Early Risk Predictors For Chronic Pulmonary Disease
To continue to evaluate risk factors heretofore determined to be important predictors of chronic respiratory symptoms, diagnosis of asthma, and alterations in expected levels of lung function in children and adolescents in a new population of young adult women.
Lung Diseases, Obstructive
Chronic Obstructive Pulmonary Disease
|Study Start Date:||September 1977|
|Estimated Study Completion Date:||November 1998|
This longitudinal study was initiated in 1975 when a stratified random sample of children, ages 5-9 years and living in the East Boston area of the City of Boston, was selected. Annual lung function tests were performed on the children and their families and questionnaires administered on respiratory illness history, smoking history, disability from cardiac disease, age of menarche in female children and demographic data such as type of heating, type of fuel for cooking, types of air purifying devices, and area of residence. A subset of the cohort had repeated measures of eucapneic hyperventilation with cold air. The cohort was also studied with helium-oxygen protocol. Analysis focused on validation of existing models, including the autoregressive model, for lung growth in children and adolescents and the decline in growth in adults.

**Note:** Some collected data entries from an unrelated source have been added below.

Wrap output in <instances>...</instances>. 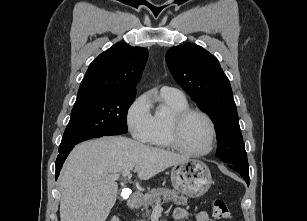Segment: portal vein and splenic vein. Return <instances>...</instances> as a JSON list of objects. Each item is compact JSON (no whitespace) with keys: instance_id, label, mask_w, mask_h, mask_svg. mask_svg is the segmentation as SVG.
<instances>
[{"instance_id":"obj_1","label":"portal vein and splenic vein","mask_w":307,"mask_h":221,"mask_svg":"<svg viewBox=\"0 0 307 221\" xmlns=\"http://www.w3.org/2000/svg\"><path fill=\"white\" fill-rule=\"evenodd\" d=\"M122 175H123L124 177L129 176V175H130V170H125V171H123V172H122ZM108 178L113 179V180H117V179L119 178V174H112V175H109ZM156 207H157V208H160V207H161L160 203H157V204H156Z\"/></svg>"}]
</instances>
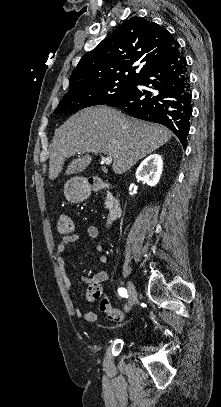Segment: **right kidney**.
Here are the masks:
<instances>
[{"label":"right kidney","instance_id":"1","mask_svg":"<svg viewBox=\"0 0 221 407\" xmlns=\"http://www.w3.org/2000/svg\"><path fill=\"white\" fill-rule=\"evenodd\" d=\"M163 160L161 155L152 154L142 161L136 171V178L149 186H155L162 174Z\"/></svg>","mask_w":221,"mask_h":407}]
</instances>
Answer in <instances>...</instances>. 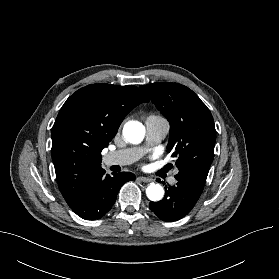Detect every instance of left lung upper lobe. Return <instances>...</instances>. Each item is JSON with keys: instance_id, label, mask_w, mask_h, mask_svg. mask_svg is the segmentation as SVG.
I'll use <instances>...</instances> for the list:
<instances>
[{"instance_id": "5c2ea615", "label": "left lung upper lobe", "mask_w": 279, "mask_h": 279, "mask_svg": "<svg viewBox=\"0 0 279 279\" xmlns=\"http://www.w3.org/2000/svg\"><path fill=\"white\" fill-rule=\"evenodd\" d=\"M140 88L168 119L167 151L176 159L177 181L203 189L214 158L216 130L207 106L178 83H152Z\"/></svg>"}]
</instances>
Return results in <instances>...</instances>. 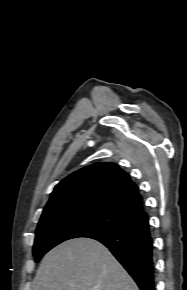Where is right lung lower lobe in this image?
<instances>
[{"label":"right lung lower lobe","mask_w":187,"mask_h":290,"mask_svg":"<svg viewBox=\"0 0 187 290\" xmlns=\"http://www.w3.org/2000/svg\"><path fill=\"white\" fill-rule=\"evenodd\" d=\"M88 238L98 240L109 248L141 290H155L153 246L148 217Z\"/></svg>","instance_id":"98d812e1"}]
</instances>
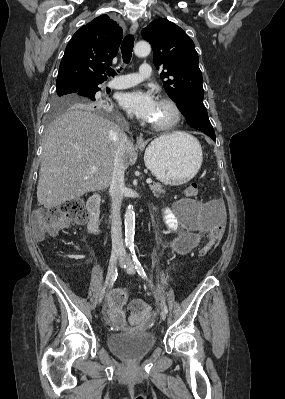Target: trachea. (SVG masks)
Here are the masks:
<instances>
[{"label":"trachea","instance_id":"obj_1","mask_svg":"<svg viewBox=\"0 0 285 399\" xmlns=\"http://www.w3.org/2000/svg\"><path fill=\"white\" fill-rule=\"evenodd\" d=\"M133 46H134V36L133 35L125 36L121 44V52L124 63H128L131 60ZM107 75L114 77L116 75V72L110 68L107 70Z\"/></svg>","mask_w":285,"mask_h":399}]
</instances>
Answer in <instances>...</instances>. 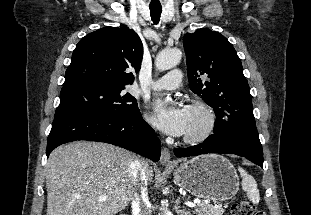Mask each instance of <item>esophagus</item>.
Wrapping results in <instances>:
<instances>
[{"label":"esophagus","mask_w":311,"mask_h":215,"mask_svg":"<svg viewBox=\"0 0 311 215\" xmlns=\"http://www.w3.org/2000/svg\"><path fill=\"white\" fill-rule=\"evenodd\" d=\"M160 162L162 165L165 166H173L174 162L171 160L170 152L168 148L163 147L161 151V157H160Z\"/></svg>","instance_id":"obj_1"}]
</instances>
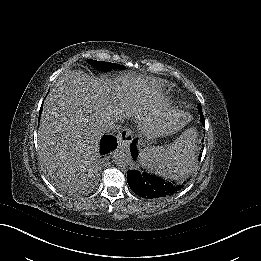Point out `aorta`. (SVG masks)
I'll list each match as a JSON object with an SVG mask.
<instances>
[{"label": "aorta", "instance_id": "762f6f07", "mask_svg": "<svg viewBox=\"0 0 261 261\" xmlns=\"http://www.w3.org/2000/svg\"><path fill=\"white\" fill-rule=\"evenodd\" d=\"M113 161L120 167H132L133 161L129 153L125 152L121 148L116 149L113 153Z\"/></svg>", "mask_w": 261, "mask_h": 261}]
</instances>
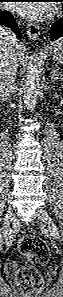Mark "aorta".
<instances>
[{"mask_svg":"<svg viewBox=\"0 0 63 297\" xmlns=\"http://www.w3.org/2000/svg\"><path fill=\"white\" fill-rule=\"evenodd\" d=\"M43 62L41 56L34 53L27 66L24 83V104L27 110L33 111L40 97V80Z\"/></svg>","mask_w":63,"mask_h":297,"instance_id":"1","label":"aorta"}]
</instances>
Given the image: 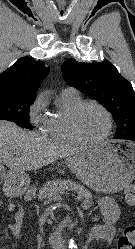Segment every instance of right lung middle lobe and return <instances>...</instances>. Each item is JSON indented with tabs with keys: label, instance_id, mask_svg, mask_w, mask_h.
I'll return each instance as SVG.
<instances>
[{
	"label": "right lung middle lobe",
	"instance_id": "1",
	"mask_svg": "<svg viewBox=\"0 0 135 249\" xmlns=\"http://www.w3.org/2000/svg\"><path fill=\"white\" fill-rule=\"evenodd\" d=\"M35 97L0 94V119L12 121L21 127L32 129L29 107Z\"/></svg>",
	"mask_w": 135,
	"mask_h": 249
}]
</instances>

The longitudinal study was renewed in 1995. The overall aim of this continuing investigation was to evaluate risk factors heretofore determined to be important predictors of chronic respiratory symptoms, diagnosis of asthma, and alterations in expected levels of lung function in children and adolescents in a new population of young adult women. Within the existing population the investigators had already obtained repeated observations of airways responsiveness and measures of morbidity on a group of young adults aged up to 35. These data, however, were limited in total numbers to a few hundred. They expanded the observations to 883 women aged 17-22 specifically to assess risk factors that affected maximum attained level of lung function. Data on the entire cohort were collected cross-sectionally and included standardized questionnaires on respiratory symptoms, diseases, and exposures. Pulmonary function, height, and immediate medication history were subsequently obtained on the entire cohort, along with blood specimens that were analyzed immediately for WBC and total eosinophil counts and stored for subsequent analysis of lgE and cytokine profiles. To assess the impact of a history of asthma (wheeze), all subjects reporting asthma with the use of medication in the last month, a one-third sample of women with symptoms with no medication use, and an equal number of asymptomatic age and smoking matched women had spirometry repeated before and after bronchodilator use. The results of these investigations provided insights into risk factors affecting maximum obtained level of pulmonary function in women. Since level of function is a critical determinant of risk of developing chronic obstructive lung disease, the determination of the interaction of factors other than cigarette smoking led to better strategies for helping women to stop smoking, which would be a major step in reducing morbidity and mortality from chronic respiratory disease.
The study was formerly supported by R01HL22528.